* WHAT IS BEING ASKED *
Below are records with pictures in them; print them exactly, omitting the pictures.

____________________

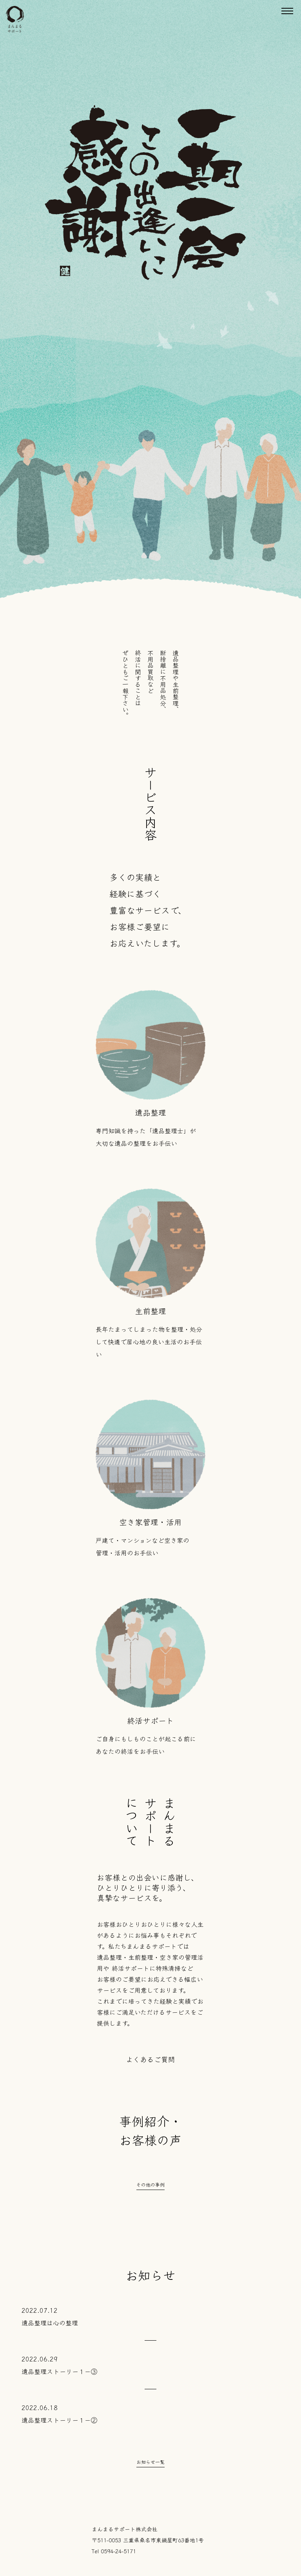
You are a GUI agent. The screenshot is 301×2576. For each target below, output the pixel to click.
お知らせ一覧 (150, 2461)
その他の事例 (150, 2184)
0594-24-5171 (118, 2551)
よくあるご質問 (150, 2059)
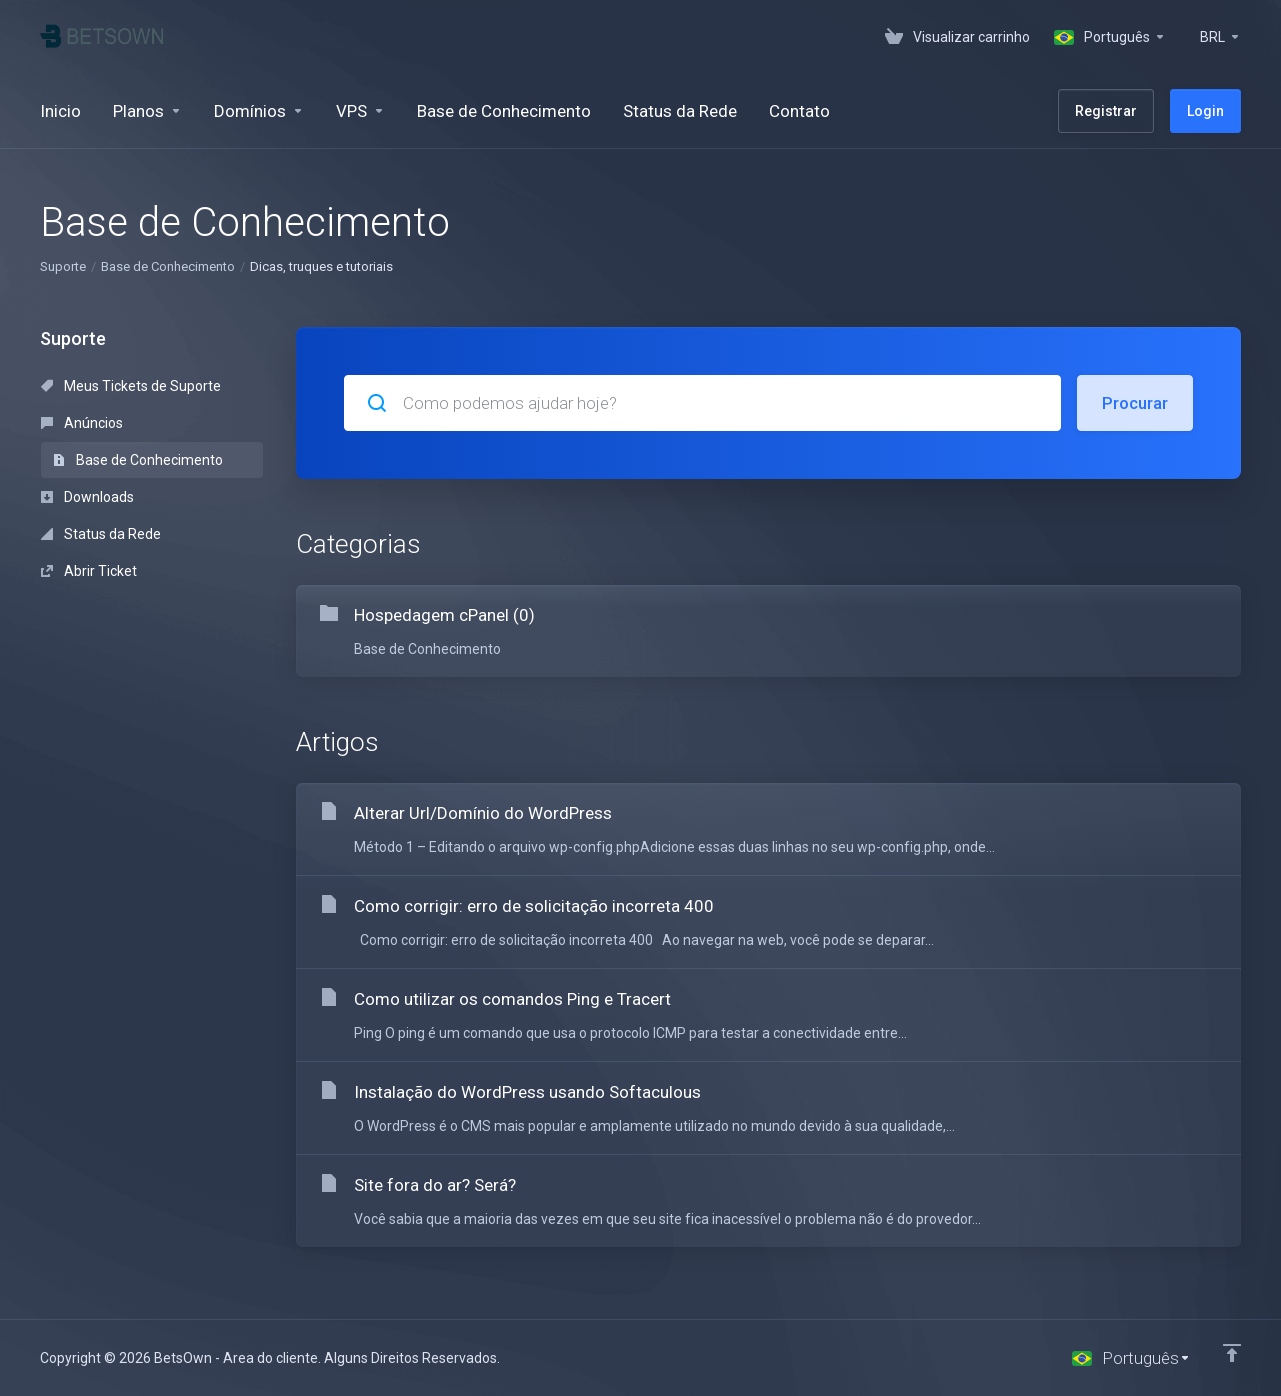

____________________

* SOLUTION TO THIS TASK *
You are a GUI agent. The screenshot is 301×2576. For each target below, output the pixel to click.
お知らせ一覧 (150, 2461)
その他の事例 (150, 2184)
0594-24-5171 (118, 2551)
よくあるご質問 (150, 2059)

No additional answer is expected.